'''

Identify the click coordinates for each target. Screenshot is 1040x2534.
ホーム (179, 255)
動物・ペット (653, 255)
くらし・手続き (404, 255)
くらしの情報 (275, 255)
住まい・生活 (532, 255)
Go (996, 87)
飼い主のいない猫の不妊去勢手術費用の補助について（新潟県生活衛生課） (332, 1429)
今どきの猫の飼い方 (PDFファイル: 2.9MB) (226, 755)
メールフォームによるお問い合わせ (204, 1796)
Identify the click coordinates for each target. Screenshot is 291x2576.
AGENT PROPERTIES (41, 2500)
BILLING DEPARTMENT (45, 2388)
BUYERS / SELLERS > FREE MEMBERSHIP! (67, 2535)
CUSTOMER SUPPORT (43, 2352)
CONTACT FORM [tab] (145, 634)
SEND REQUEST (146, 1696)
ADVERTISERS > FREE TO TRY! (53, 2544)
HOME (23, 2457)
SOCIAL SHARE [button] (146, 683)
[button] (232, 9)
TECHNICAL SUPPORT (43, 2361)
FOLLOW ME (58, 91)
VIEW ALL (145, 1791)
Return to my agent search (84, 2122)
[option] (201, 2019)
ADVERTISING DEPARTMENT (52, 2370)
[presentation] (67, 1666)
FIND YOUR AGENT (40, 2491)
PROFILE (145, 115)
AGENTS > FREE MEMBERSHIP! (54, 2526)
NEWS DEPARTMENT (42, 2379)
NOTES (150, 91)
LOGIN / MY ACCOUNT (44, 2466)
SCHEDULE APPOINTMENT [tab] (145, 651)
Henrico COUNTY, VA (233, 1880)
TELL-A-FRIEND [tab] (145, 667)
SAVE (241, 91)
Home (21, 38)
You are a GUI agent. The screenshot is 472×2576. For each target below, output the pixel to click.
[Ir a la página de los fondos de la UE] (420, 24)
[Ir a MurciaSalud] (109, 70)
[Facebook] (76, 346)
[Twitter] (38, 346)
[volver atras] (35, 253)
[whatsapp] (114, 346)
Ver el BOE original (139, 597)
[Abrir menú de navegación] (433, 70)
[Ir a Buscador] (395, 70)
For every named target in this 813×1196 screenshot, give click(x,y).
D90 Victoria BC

'''

### What you need to do:
Your answer should be the lines from the one that contains "SEND REQUEST (146, 1696)" through the last line of the material, copied exactly.

### Output for this exercise:
SEND REQUEST (146, 1696)
ADVERTISERS > FREE TO TRY! (53, 2544)
HOME (23, 2457)
SOCIAL SHARE [button] (146, 683)
[button] (232, 9)
TECHNICAL SUPPORT (43, 2361)
FOLLOW ME (58, 91)
VIEW ALL (145, 1791)
Return to my agent search (84, 2122)
[option] (201, 2019)
ADVERTISING DEPARTMENT (52, 2370)
[presentation] (67, 1666)
FIND YOUR AGENT (40, 2491)
PROFILE (145, 115)
AGENTS > FREE MEMBERSHIP! (54, 2526)
NEWS DEPARTMENT (42, 2379)
NOTES (150, 91)
LOGIN / MY ACCOUNT (44, 2466)
SCHEDULE APPOINTMENT [tab] (145, 651)
Henrico COUNTY, VA (233, 1880)
TELL-A-FRIEND [tab] (145, 667)
SAVE (241, 91)
Home (21, 38)
You are a GUI agent. The screenshot is 472×2576. For each target below, output the pixel to click.
[Ir a la página de los fondos de la UE] (420, 24)
[Ir a MurciaSalud] (109, 70)
[Facebook] (76, 346)
[Twitter] (38, 346)
[volver atras] (35, 253)
[whatsapp] (114, 346)
Ver el BOE original (139, 597)
[Abrir menú de navegación] (433, 70)
[Ir a Buscador] (395, 70)
For every named target in this 813×1196 screenshot, give click(x,y).
D90 Victoria BC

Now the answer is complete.